System families (Software Product Lines) are becoming omnipresent in application areas ranging from embedded system domains to system-level software and communication protocols. Software Product Line methods and architectures allow effective building many custom variants of a software system in these domains. In many of the applications, their rigorous verification and quality assurance are of paramount importance. Lifted model checking for system families is capable of verifying all their variants simultaneously in a single run by exploiting the similarities between the variants. The computational cost of lifted model checking still greatly depends on the number of variants (the size of configuration space), which is often huge. Variability abstractions have successfully addressed this configuration space explosion problem, giving rise to smaller abstract variability models with fewer abstract configurations. Abstract variability models are given as modal transition systems, which contain may (over-approximating) and must (under-approximating) transitions. Thus, they preserve both universal and existential CTL properties.In this work, we bring two main contributions. First, we define a novel game-based approach for variability-specific abstraction and refinement for lifted model checking of the full CTL, interpreted over 3-valued semantics. We propose a direct algorithm for solving a 3-valued (abstract) lifted model checking game. In case the result of model checking an abstract variability model is indefinite, we suggest a new notion of refinement, which eliminates indefinite results.
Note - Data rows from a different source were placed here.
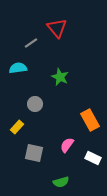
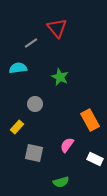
white rectangle: moved 2 px right, 1 px down
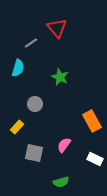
cyan semicircle: rotated 114 degrees clockwise
orange rectangle: moved 2 px right, 1 px down
pink semicircle: moved 3 px left
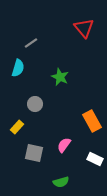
red triangle: moved 27 px right
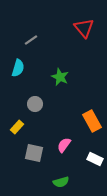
gray line: moved 3 px up
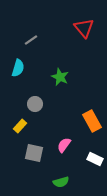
yellow rectangle: moved 3 px right, 1 px up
This provides an iterative incremental variability-specific abstraction and refinement framework, where refinement is applied only where indefinite results exist and definite results from previous iterations are reused. Second, we propose a new generalized definition of abstract variability models, given as so-called generalized modal transition systems, by introducing the notion of (must) hyper-transitions. This results in more precise abstract models in which more CTL formulae can be proved or disproved. We integrate the newly defined generalized abstract variability models in the existing abstraction-refinement framework for game-based lifted model checking of CTL. Finally, we evaluate the practicality of this approach on several system families.